* [Task description] Return every line from the records below that has the word "Comentário".

(Items from a data source)
┌────────
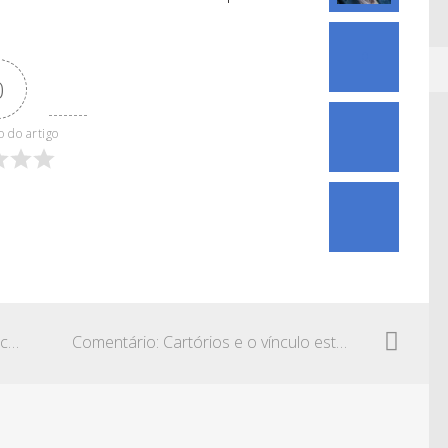
0
0
o do artigo
Comentário: Auxílio-doença e as principais causas de afastamentos
Comentário: Cartórios e o vínculo estatutário ou celetista com os serventuários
└────────
* [Solution to this task]
Comentário: Auxílio-doença e as principais causas de afastamentos
Comentário: Cartórios e o vínculo estatutário ou celetista com os serventuários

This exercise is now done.